• [Your instructions]
Each line of the data below containing "owner" needs to be listed.

Records drawn from a dataset
_ _ _ _ _

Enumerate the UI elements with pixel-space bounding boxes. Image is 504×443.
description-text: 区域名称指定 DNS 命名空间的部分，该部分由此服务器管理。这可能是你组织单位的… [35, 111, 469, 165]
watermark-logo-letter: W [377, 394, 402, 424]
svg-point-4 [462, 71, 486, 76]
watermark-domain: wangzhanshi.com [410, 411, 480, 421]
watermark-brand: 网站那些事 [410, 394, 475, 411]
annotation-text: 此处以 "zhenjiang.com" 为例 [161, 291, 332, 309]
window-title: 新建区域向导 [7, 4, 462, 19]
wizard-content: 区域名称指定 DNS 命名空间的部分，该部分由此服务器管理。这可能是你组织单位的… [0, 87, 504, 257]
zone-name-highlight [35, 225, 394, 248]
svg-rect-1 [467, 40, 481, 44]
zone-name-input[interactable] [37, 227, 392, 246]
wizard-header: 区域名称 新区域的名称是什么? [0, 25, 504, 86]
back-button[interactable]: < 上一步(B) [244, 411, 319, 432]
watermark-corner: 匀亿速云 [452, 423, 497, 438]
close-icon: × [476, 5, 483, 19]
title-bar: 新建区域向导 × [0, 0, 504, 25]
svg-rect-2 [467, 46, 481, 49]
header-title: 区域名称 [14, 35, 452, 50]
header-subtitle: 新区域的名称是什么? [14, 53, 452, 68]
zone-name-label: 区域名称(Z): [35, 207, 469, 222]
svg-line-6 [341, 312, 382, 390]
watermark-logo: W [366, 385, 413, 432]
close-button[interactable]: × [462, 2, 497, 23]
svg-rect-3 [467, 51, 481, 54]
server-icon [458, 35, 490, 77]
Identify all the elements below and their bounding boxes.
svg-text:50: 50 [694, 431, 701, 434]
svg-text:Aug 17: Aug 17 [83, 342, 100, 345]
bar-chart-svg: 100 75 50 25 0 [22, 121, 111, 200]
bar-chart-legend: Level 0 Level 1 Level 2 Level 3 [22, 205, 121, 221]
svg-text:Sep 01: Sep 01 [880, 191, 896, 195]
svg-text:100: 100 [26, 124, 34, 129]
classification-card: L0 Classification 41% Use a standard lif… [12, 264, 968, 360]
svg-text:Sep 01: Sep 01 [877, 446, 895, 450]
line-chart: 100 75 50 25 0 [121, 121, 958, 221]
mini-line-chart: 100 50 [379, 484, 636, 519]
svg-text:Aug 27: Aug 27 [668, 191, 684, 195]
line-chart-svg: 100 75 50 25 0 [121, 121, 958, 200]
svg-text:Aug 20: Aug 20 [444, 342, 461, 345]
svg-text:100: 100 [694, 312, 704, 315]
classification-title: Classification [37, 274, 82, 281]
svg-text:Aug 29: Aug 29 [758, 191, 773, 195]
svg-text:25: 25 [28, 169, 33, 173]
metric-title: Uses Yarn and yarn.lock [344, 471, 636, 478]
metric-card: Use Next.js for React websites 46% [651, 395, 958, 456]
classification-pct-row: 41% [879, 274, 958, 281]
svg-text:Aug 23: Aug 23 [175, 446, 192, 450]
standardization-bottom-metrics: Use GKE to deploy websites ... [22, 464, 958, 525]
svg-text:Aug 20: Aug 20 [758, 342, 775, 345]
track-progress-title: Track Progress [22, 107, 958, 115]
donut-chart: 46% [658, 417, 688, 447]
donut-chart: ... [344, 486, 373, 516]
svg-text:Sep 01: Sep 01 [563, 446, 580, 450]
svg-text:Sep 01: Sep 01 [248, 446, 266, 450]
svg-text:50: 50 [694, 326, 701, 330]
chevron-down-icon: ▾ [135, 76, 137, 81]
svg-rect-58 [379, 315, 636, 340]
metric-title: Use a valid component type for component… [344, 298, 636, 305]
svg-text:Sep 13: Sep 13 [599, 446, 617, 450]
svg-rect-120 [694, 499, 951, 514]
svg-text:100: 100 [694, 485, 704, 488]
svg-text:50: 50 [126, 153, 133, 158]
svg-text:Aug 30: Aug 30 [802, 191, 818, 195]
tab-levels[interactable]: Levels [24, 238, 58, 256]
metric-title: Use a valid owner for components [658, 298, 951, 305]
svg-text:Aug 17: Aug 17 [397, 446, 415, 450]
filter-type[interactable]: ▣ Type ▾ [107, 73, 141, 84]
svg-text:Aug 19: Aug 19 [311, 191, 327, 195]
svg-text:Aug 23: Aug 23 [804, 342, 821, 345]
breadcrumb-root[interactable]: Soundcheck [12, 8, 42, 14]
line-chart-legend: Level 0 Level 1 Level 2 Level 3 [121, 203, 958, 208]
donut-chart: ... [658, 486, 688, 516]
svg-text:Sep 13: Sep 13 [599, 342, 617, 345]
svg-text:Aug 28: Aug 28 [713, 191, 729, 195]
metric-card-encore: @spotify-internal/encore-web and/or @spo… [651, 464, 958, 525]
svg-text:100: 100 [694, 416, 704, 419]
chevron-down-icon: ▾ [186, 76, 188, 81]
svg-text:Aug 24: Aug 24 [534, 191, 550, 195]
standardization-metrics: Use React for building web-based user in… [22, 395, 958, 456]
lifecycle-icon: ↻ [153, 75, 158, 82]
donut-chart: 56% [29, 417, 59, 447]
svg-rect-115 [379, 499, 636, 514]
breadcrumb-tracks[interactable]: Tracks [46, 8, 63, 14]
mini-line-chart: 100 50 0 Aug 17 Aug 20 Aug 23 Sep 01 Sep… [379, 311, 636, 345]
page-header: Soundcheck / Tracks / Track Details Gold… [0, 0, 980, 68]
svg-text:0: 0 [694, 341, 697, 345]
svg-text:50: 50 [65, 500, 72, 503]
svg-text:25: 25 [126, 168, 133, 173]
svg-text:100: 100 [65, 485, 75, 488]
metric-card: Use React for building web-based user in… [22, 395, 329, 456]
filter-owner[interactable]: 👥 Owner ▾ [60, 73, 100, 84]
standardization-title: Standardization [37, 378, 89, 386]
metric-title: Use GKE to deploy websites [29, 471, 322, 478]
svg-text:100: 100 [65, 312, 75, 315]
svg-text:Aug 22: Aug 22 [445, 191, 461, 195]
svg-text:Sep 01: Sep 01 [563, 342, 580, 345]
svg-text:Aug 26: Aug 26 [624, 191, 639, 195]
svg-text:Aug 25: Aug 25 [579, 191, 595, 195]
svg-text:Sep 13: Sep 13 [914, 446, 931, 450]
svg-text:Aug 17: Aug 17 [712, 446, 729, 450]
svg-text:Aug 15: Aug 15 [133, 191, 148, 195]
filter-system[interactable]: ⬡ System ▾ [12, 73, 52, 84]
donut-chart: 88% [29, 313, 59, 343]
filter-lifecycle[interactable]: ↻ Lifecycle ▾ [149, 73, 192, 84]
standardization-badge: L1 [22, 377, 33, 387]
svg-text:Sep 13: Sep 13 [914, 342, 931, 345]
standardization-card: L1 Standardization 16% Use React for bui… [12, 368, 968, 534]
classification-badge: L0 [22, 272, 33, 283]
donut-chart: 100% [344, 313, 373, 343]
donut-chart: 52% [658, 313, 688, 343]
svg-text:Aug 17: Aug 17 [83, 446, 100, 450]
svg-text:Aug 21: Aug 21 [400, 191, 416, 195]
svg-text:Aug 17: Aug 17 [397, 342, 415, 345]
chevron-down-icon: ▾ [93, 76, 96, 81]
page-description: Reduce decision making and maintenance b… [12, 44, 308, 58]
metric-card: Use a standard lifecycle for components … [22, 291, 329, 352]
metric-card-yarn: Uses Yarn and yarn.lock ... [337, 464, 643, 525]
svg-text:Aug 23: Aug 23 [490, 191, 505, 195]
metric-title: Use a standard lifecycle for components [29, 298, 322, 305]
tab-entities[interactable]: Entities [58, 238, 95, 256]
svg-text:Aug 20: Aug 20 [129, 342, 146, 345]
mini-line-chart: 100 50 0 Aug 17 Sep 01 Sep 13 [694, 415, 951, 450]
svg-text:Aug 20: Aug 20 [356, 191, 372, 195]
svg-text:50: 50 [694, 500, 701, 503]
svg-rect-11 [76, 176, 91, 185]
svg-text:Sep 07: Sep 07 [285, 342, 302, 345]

_ _ _ _ _

• [Answer box]
metric-title: Use a valid owner for components [658, 298, 951, 305]
filter-owner[interactable]: 👥 Owner ▾ [60, 73, 100, 84]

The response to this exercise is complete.